For someone so young and having faced so much hardship and struggle in his life, UJ alumnus Xolani Mzileni is nothing short of exemplary, a shining example of courage and leadership in the face of adversity.
Xolani, 29, graduated from UJ in 2018 with a BTech (Hons) degree in Quality Management, being awarded the Engineering Faculty’s top student. The following year he began his amazing US journey. Xolani is currently studying at the Illinois Institute of Technology.
He was a USA Student Exchange at Appalachian State University in 2019, and currently, he’s doing a full-time Master’s in Public Policy and Administration at the Institute of Technology in Illinois, to be his home for the next few years before returning to South Africa to share his knowledge and skills.
“UJ paved the way for me and created so many opportunities, including the opportunity to participate in organisations like the Golden Key International Honour Society (where Xolani served as co-vice president in 2020), the Engineering Council of SA, and the Industrial Engineering and Operations Management International Society (where he was president in 2020),” he says. Furthermore, one of his crowning achievements was as the Marketing Director of the Engineering Council of South Africa NGO in 2021.
Early life and overcoming obstacles
But there were years of terrible uncertainty and anxiety along the way. Born in Katlehong, Johannesburg, Xolani grew up in a community that had no essential services such as running water, healthcare facilities, and housing. He failed Grade 11, repeating it in 2011. “At one point, I was told it was the end, but I just prayed about it and moved on,” he recalls.
After completing his matric, Xolani couldn’t go on to college or university. “I was forced to take a gap year in 2014 because I had a problem with my ID document, and I had to work on informal construction for long hours with a daily rate of R80 ($5.50).
Nonetheless, he and two friends in matric started a programme called Life Sciences Movement, to teach life sciences and geography to high school students struggling with these subjects. “We grew from two students to over 250 students in more than 10 high schools around Katlehong,” he says.
UJ’s impact on Xolani’s life
Xolani then applied and got admitted to study for a Diploma in Management Services at UJ. In his second year, he hit another snag. “I had no funding, but giving up was not an option.

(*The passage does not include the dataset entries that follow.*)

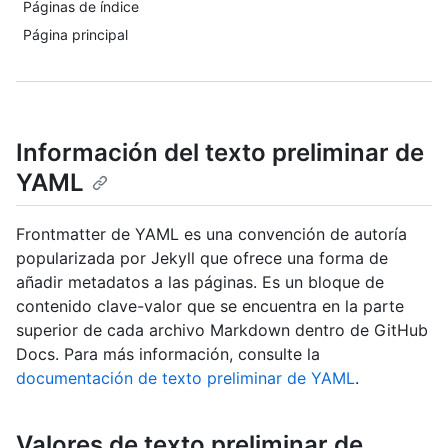
Páginas de índice
Página principal
Información del texto preliminar de
YAML
Frontmatter de YAML es una convención de autoría
popularizada por Jekyll que ofrece una forma de
añadir metadatos a las páginas. Es un bloque de
contenido clave-valor que se encuentra en la parte
superior de cada archivo Markdown dentro de GitHub
Docs. Para más información, consulte la
documentación de texto preliminar de YAML
.
Valores de texto preliminar de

I decided to do whatever it took to continue with my studies; I slept on the floor in the lecture halls for three months with no food, blankets, clothing, or money to look after myself. I would go to Gift of Givers (GOG) where I received free breakfast and lunch.”
He would wake up at 5 am every morning and wash in a basin inside the toilet facility, with cold water and tissue paper. Despite this, in 2015, Xolani was awarded UJ’s first-year top achiever award, and for his 2016 first semester, he got no less than 80% for all his modules, passing with an average of over 85%.
In 2016-2017, he became a member of the UJenius Club, which recognises the top 1% of UJ’s students, appeared on the Faculty of Engineering and the Built Environment Dean’s honours list, and was awarded the best student in the faculty.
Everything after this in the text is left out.